* **Data to examine**:
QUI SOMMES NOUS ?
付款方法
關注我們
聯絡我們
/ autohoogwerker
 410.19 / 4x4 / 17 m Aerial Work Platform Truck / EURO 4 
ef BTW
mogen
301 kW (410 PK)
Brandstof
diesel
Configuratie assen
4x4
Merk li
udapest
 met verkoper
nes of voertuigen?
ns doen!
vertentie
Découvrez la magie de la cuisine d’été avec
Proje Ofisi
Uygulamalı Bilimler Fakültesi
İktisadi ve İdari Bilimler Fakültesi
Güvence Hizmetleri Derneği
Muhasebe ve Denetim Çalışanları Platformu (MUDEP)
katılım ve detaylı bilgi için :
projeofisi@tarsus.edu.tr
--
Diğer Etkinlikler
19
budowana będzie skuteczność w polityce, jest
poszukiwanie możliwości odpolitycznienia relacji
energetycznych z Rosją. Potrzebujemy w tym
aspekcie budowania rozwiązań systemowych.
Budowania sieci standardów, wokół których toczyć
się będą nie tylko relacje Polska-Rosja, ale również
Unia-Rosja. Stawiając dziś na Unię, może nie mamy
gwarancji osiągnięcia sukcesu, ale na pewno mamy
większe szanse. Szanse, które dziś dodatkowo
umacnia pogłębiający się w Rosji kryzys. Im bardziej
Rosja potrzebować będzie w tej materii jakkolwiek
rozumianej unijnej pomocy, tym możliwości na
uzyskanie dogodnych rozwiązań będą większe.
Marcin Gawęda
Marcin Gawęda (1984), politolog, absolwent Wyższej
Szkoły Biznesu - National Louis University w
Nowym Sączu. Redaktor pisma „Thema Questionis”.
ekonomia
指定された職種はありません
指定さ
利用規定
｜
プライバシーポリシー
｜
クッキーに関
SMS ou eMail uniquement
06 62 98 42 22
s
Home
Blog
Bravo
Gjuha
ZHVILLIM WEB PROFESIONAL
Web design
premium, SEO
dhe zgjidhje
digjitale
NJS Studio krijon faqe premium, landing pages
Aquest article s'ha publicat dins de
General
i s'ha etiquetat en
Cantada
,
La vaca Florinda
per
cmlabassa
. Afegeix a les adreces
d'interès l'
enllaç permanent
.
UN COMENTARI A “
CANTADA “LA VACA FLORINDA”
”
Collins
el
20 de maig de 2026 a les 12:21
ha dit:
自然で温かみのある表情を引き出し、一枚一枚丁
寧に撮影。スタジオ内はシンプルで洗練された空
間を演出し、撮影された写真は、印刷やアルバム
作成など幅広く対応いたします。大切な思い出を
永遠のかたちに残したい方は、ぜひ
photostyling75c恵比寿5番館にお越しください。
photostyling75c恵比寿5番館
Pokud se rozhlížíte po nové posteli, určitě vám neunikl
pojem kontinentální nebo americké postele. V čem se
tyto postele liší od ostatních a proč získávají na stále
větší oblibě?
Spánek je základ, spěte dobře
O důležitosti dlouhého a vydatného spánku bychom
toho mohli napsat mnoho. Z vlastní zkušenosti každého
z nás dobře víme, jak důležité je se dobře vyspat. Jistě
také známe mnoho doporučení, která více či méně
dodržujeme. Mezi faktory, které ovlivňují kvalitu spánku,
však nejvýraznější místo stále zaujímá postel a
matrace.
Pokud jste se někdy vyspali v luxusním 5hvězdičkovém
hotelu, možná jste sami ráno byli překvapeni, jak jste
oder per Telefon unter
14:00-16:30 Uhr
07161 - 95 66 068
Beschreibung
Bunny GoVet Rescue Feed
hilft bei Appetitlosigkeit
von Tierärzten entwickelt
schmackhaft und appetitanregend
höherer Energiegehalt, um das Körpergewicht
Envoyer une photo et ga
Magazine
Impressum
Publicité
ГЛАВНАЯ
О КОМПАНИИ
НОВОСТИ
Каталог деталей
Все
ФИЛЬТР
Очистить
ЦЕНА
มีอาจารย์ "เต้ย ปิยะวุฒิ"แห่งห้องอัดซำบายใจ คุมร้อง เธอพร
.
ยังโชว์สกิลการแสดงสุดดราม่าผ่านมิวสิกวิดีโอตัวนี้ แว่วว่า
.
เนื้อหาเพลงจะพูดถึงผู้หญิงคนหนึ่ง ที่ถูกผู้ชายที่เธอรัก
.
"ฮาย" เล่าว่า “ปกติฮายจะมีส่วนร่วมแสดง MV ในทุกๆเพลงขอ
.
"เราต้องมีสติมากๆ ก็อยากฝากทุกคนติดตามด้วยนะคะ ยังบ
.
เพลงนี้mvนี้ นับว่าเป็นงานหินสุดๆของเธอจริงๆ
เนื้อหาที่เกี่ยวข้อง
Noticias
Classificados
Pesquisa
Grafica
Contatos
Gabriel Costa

* **Exercise instructions**:
Retype exactly the lines from the start of the entries through the one with "gwarancji osiągnięcia sukcesu, ale"; include both ends.

* **Task solution**:
QUI SOMMES NOUS ?
付款方法
關注我們
聯絡我們
/ autohoogwerker
 410.19 / 4x4 / 17 m Aerial Work Platform Truck / EURO 4 
ef BTW
mogen
301 kW (410 PK)
Brandstof
diesel
Configuratie assen
4x4
Merk li
udapest
 met verkoper
nes of voertuigen?
ns doen!
vertentie
Découvrez la magie de la cuisine d’été avec
Proje Ofisi
Uygulamalı Bilimler Fakültesi
İktisadi ve İdari Bilimler Fakültesi
Güvence Hizmetleri Derneği
Muhasebe ve Denetim Çalışanları Platformu (MUDEP)
katılım ve detaylı bilgi için :
projeofisi@tarsus.edu.tr
--
Diğer Etkinlikler
19
budowana będzie skuteczność w polityce, jest
poszukiwanie możliwości odpolitycznienia relacji
energetycznych z Rosją. Potrzebujemy w tym
aspekcie budowania rozwiązań systemowych.
Budowania sieci standardów, wokół których toczyć
się będą nie tylko relacje Polska-Rosja, ale również
Unia-Rosja. Stawiając dziś na Unię, może nie mamy
gwarancji osiągnięcia sukcesu, ale na pewno mamy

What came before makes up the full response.